Stored entries
■ ■ ■ ■ ■ ■ ■

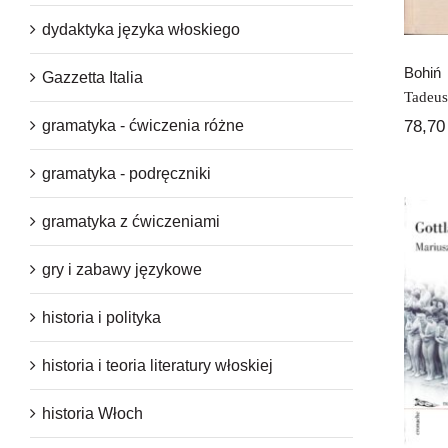
dydaktyka języka włoskiego
Bohiń
Gazzetta Italia
Tadeus
78,7
gramatyka - ćwiczenia różne
gramatyka - podręczniki
gramatyka z ćwiczeniami
gry i zabawy językowe
historia i polityka
historia i teoria literatury włoskiej
historia Włoch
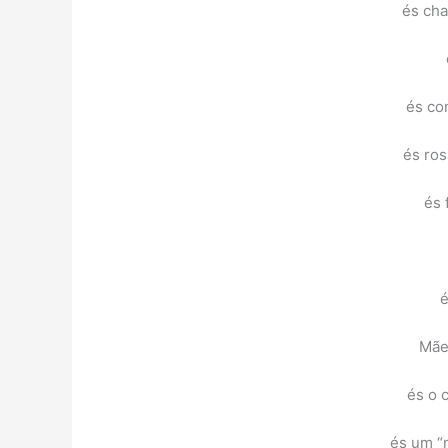
és ch
és co
és ros
és 
é
Mãe,
és o 
és um “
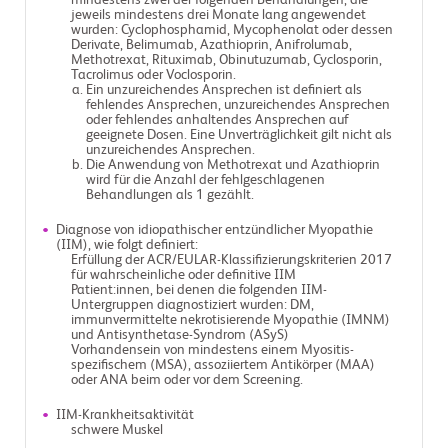
mindestens zwei der folgenden Behandlungen, die
jeweils mindestens drei Monate lang angewendet
wurden: Cyclophosphamid, Mycophenolat oder dessen
Derivate, Belimumab, Azathioprin, Anifrolumab,
Methotrexat, Rituximab, Obinutuzumab, Cyclosporin,
Tacrolimus oder Voclosporin.
Ein unzureichendes Ansprechen ist definiert als
fehlendes Ansprechen, unzureichendes Ansprechen
oder fehlendes anhaltendes Ansprechen auf
geeignete Dosen. Eine Unverträglichkeit gilt nicht als
unzureichendes Ansprechen.
Die Anwendung von Methotrexat und Azathioprin
wird für die Anzahl der fehlgeschlagenen
Behandlungen als 1 gezählt.
Diagnose von idiopathischer entzündlicher Myopathie
(IIM), wie folgt definiert:
Erfüllung der ACR/EULAR-Klassifizierungskriterien 2017
für wahrscheinliche oder definitive IIM
Patient:innen, bei denen die folgenden IIM-
Untergruppen diagnostiziert wurden: DM,
immunvermittelte nekrotisierende Myopathie (IMNM)
und Antisynthetase-Syndrom (ASyS)
Vorhandensein von mindestens einem Myositis-
spezifischem (MSA), assoziiertem Antikörper (MAA)
oder ANA beim oder vor dem Screening.
IIM-Krankheitsaktivität
schwere Muskel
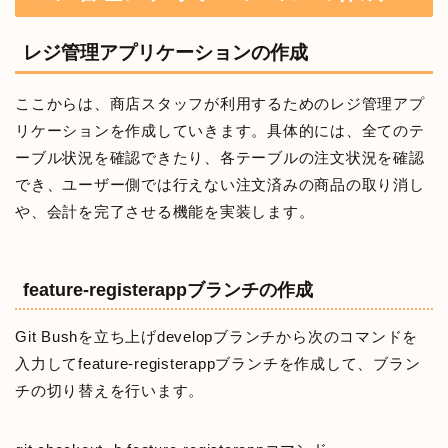
レジ管理アプリケーションの作成
ここからは、商店スタッフが利用するためのレジ管理アプ
リケーションを作成していきます。具体的には、全てのテ
ーブル状況を確認できたり、各テーブルの注文状況を確認
でき、ユーザー側では行えない注文済みの商品の取り消し
や、会計を完了させる機能を実装します。
feature-registerappブランチの作成
Git Bushを立ち上げdevelopブランチから次のコマンドを
入力してfeature-registerappブランチを作成して、ブラン
チの切り替えを行います。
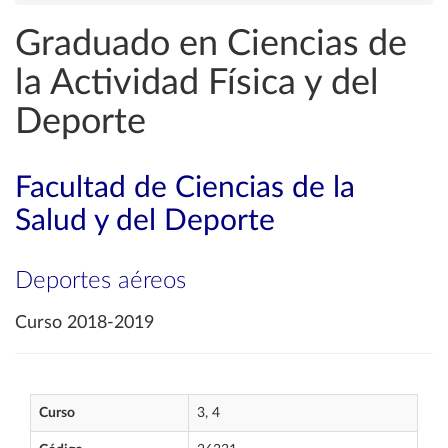
Graduado en Ciencias de
la Actividad Física y del
Deporte
Facultad de Ciencias de la
Salud y del Deporte
Deportes aéreos
Curso 2018-2019
Curso
3, 4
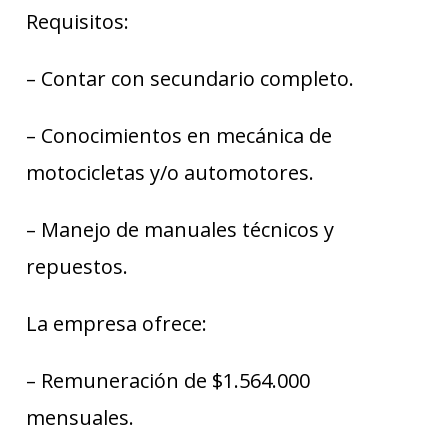
Requisitos:
– Contar con secundario completo.
– Conocimientos en mecánica de
motocicletas y/o automotores.
– Manejo de manuales técnicos y
repuestos.
La empresa ofrece:
– Remuneración de $1.564.000
mensuales.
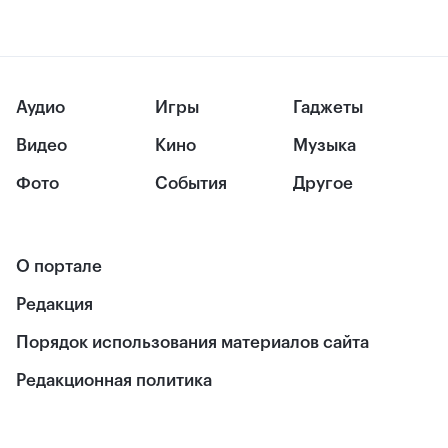
Аудио
Игры
Гаджеты
Видео
Кино
Музыка
Фото
События
Другое
О портале
Редакция
Порядок использования материалов сайта
Редакционная политика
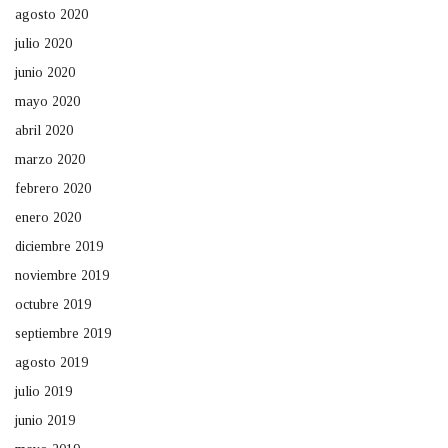
agosto 2020
julio 2020
junio 2020
mayo 2020
abril 2020
marzo 2020
febrero 2020
enero 2020
diciembre 2019
noviembre 2019
octubre 2019
septiembre 2019
agosto 2019
julio 2019
junio 2019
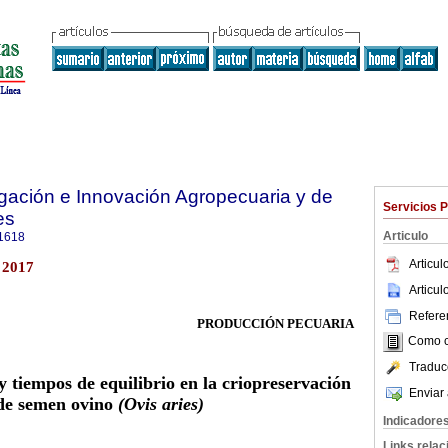
igación e Innovación Agropecuaria y de
Servicios 
es
Articulo
1618
Articu
 2017
Articu
Referen
PRODUCCIÓN PECUARIA
Como ci
Traduc
y tiempos de equilibrio en la criopreservación
Enviar 
de semen ovino
(Ovis aries)
Indicadore
Links rela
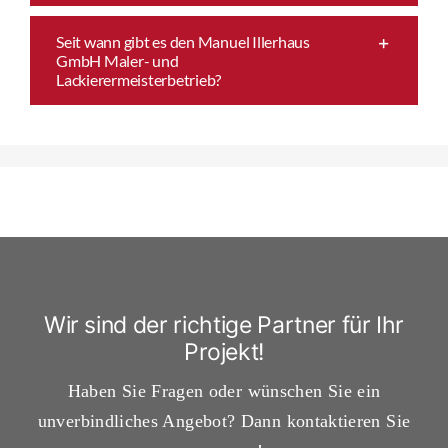
Seit wann gibt es den Manuel Illerhaus
GmbH Maler- und
Lackierermeisterbetrieb?
Wir sind der richtige Partner für Ihr
Projekt!
Haben Sie Fragen oder wünschen Sie ein
unverbindliches Angebot? Dann kontaktieren Sie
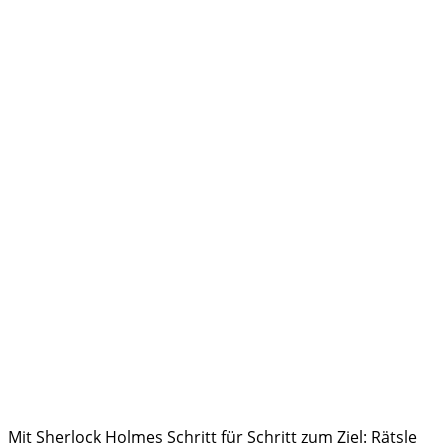
Mit Sherlock Holmes Schritt für Schritt zum Ziel: Rätsle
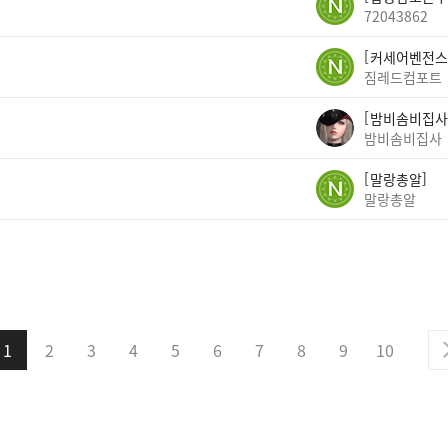
72043862
커세어벤전스
짐레드컴포트
밤비솜비집사
밤비솜비집사
말랑총알
말랑총알
1
2
3
4
5
6
7
8
9
10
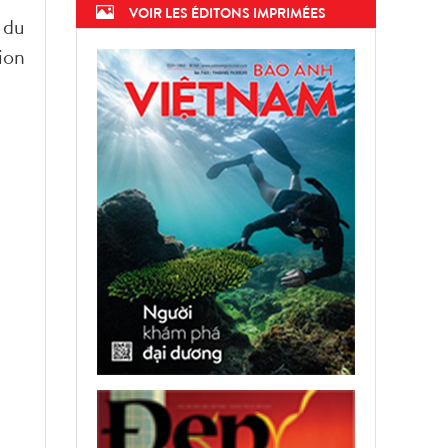
VOIR LES ÉDITONS IMPRIMÉES
 du
ion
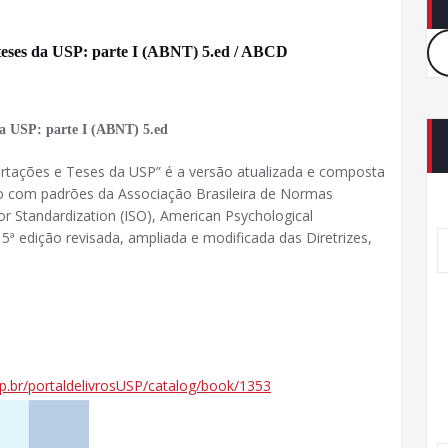
e teses da USP: parte I (ABNT) 5.ed / ABCD
 da USP: parte I (ABNT) 5.ed
ertações e Teses da USP” é a versão atualizada e composta
rdo com padrões da Associação Brasileira de Normas
or Standardization (ISO), American Psychological
 5ª edição revisada, ampliada e modificada das Diretrizes,
sp.br/portaldelivrosUSP/catalog/book/1353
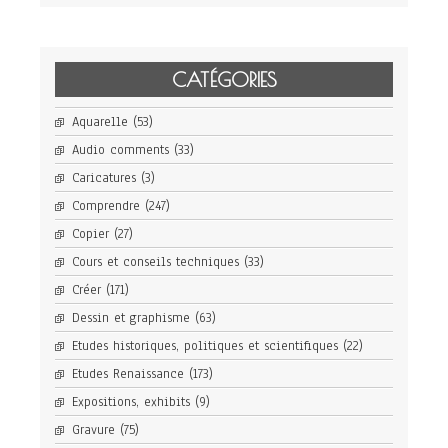
CATÉGORIES
Aquarelle
(53)
Audio comments
(33)
Caricatures
(3)
Comprendre
(247)
Copier
(27)
Cours et conseils techniques
(33)
Créer
(171)
Dessin et graphisme
(63)
Etudes historiques, politiques et scientifiques
(22)
Etudes Renaissance
(173)
Expositions, exhibits
(9)
Gravure
(75)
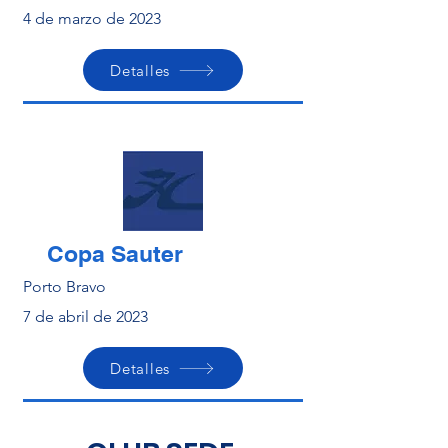
4 de marzo de 2023
Detalles
Copa Sauter
Porto Bravo
7 de abril de 2023
Detalles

■ ■ ■ ■ ■ ■ ■

### [What to do]
Search the entries for the word "parte" and copy every line that holds it.

### [Answer space]
e teses da USP: parte I (ABNT) 5.ed / ABCD
 da USP: parte I (ABNT) 5.ed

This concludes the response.